(Saved entries)
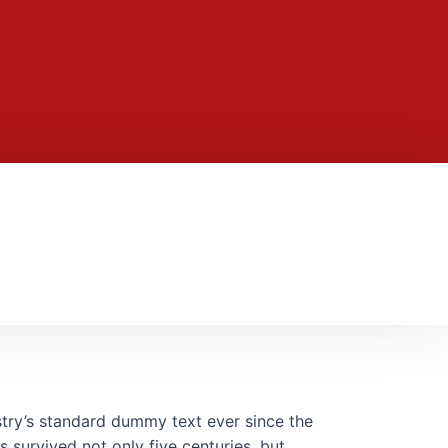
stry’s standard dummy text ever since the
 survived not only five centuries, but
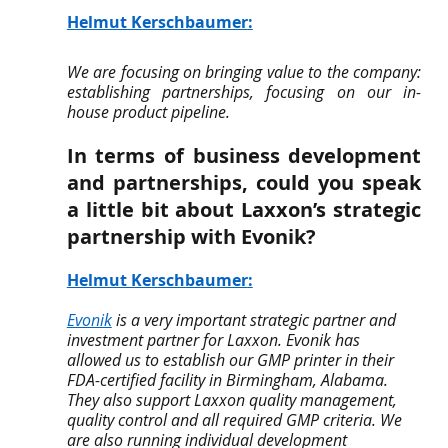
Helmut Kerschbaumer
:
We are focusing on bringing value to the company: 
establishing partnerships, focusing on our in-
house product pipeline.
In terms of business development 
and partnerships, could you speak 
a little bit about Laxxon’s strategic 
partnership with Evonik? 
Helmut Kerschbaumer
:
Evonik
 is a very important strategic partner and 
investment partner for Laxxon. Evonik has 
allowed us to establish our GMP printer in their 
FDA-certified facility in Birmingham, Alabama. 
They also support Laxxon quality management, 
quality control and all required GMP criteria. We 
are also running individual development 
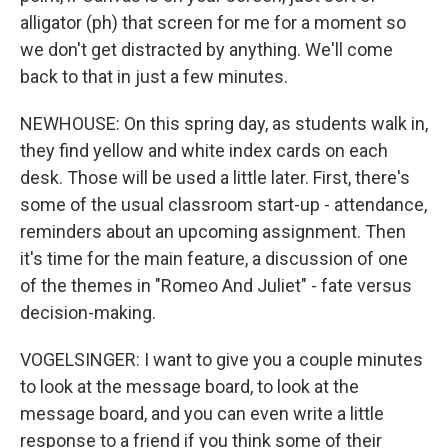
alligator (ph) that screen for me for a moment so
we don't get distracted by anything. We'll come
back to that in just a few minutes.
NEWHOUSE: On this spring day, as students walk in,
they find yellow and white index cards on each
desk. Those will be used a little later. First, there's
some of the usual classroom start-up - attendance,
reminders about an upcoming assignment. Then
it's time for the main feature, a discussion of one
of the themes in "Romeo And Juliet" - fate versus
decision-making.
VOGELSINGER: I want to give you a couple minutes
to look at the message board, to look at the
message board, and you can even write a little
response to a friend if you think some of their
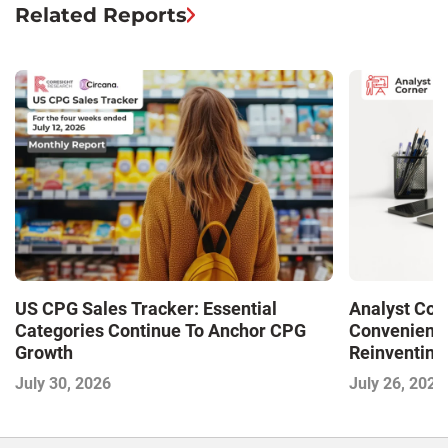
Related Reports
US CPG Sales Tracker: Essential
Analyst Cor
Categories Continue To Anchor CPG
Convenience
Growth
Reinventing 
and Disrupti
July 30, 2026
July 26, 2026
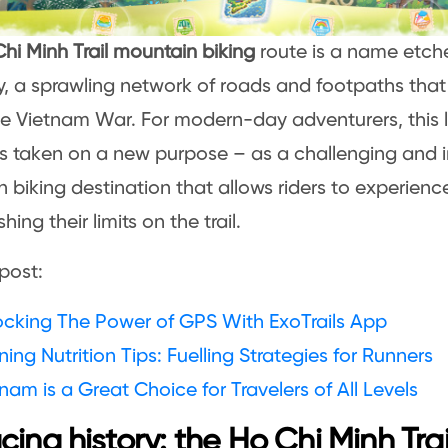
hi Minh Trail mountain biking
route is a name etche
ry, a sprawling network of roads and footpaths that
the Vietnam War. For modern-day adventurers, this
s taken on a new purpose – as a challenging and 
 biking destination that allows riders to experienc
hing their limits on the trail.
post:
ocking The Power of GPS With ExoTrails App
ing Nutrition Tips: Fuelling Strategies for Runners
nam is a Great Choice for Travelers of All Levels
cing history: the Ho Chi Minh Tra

■ Required work ■
From the records above, reproduce exactly the lines from the one with "ry, a sprawling" to the one with "nam is a Great", both included, and no others.

■ Answer ■
ry, a sprawling network of roads and footpaths that
the Vietnam War. For modern-day adventurers, this
s taken on a new purpose – as a challenging and 
 biking destination that allows riders to experienc
hing their limits on the trail.
post:
ocking The Power of GPS With ExoTrails App
ing Nutrition Tips: Fuelling Strategies for Runners
nam is a Great Choice for Travelers of All Levels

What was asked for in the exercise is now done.